Il dilemma del politico di inseguire i "terrapiattisti"

Gruppi di cittadini che abbracciano posizioni prive di alcun senso e fondamento, che chiameremo terrapiattisti per intendere ogni forma di deriva mentale.

Gruppi di cittadini che abbracciano posizioni prive di alcun senso e fondamento, che chiameremo terrapiattisti per intendere ogni forma di deriva mentale. Il magnete è sempre una lettura della realtà nascosta, alternativa e fantastica, quando non fantascientifica. Non è la bandiera della vita ma per un po' dà un senso a chi la sventola. Inevitabilmente si sgonfierà e un'altra sarà pronta a sostituirla. Perché sì, nella società del consumismo si avvicendano anche le idee, soprattutto le idee. Ma la nuova bandiera non avrà i medesimi seguaci della precedente. Questi gruppi sono fluidi, si formano e si separano come stormi di uccelli all'imbrunire: chi si è speso contro il 5G magari accetta l'esistenza dell'Equatore.

Per la maggioranza di noi sono posizioni difficili da capire e buone per le vignette umoristiche. Ma se i cittadini fanno spallucce, per i politici non è così semplice. I gruppi hanno una certa consistenza, fanno rumore e alla fine votano. E i politici si sa non ragionano in termini di cittadini, ma solo di elettori.

Per i politici, queste aggregazioni di elettori intorno alle più varie fesserie costituiscono un dilemma. La via facile, istintiva, sarebbe di far loro da megafono, interpretarne le istanze, per quanto insulse e incredibili siano, e farlo per primi, sperando che poi nel segreto dell'urna si ricordino di chi ci ha messo la faccia. Però, proprio la faccia è il problema. Se se la giocano a favore dei terrapiattisti di turno, cosa penseranno di loro gli altri, quelli che un minimo di sale in zucca ce l'hanno?
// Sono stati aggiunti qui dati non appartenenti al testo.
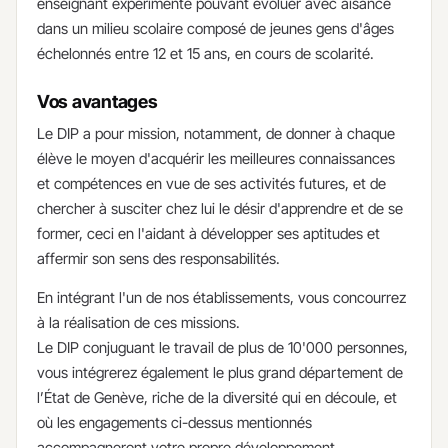
enseignant expérimenté pouvant évoluer avec aisance
dans un milieu scolaire composé de jeunes gens d'âges
échelonnés entre 12 et 15 ans, en cours de scolarité.
Vos avantages
Le DIP a pour mission, notamment, de donner à chaque
élève le moyen d'acquérir les meilleures connaissances
et compétences en vue de ses activités futures, et de
chercher à susciter chez lui le désir d'apprendre et de se
former, ceci en l'aidant à développer ses aptitudes et
affermir son sens des responsabilités.
En intégrant l'un de nos établissements, vous concourrez
à la réalisation de ces missions.
Le DIP conjuguant le travail de plus de 10'000 personnes,
vous intégrerez également le plus grand département de
l’État de Genève, riche de la diversité qui en découle, et
où les engagements ci-dessus mentionnés
accompagneront votre propre développement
Una cosa è dividersi sulle politiche dell'immigrazione o sulla giustizia, dove anche le idee avverse sono frutto di interessi e ragionamenti legittimi, per quanto non condivisibili, altro è dare voce a posizioni prive di senso. Anche grazie agli avversari che non aspettano altro, si rischia di compromettere un pacchetto di voti guadagnato a fatica negli anni. E proprio il sistema di aggregazione del consenso è la causa e la soluzione del dilemma.

Il politico deve guidare, non seguire. Leader è colui che sa indicare una rotta e convincere gli altri a seguirlo, perché lì c'è la terra promessa. Andar dietro ai sondaggi, che riportano ogni giorno il mutevole orientamento degli elettori, è una via senza uscita. Intanto, così non viene fuori nessuna rotta e si gira in tondo. Ma soprattutto, poiché gli elettori si occupano della politica solo nel tempo libero e in modo amatoriale, non è loro mestiere elaborare strategie.

Se ascoltano una narrazione che funziona, da chi pare sapere dove si vada, scelgono democraticamente quel leader e sbandano molto meno e molto poco sulle fesserie. Se invece hanno la sensazione che chi è al volante sia incerto su dove andare, i terrapiattisti si moltiplicano.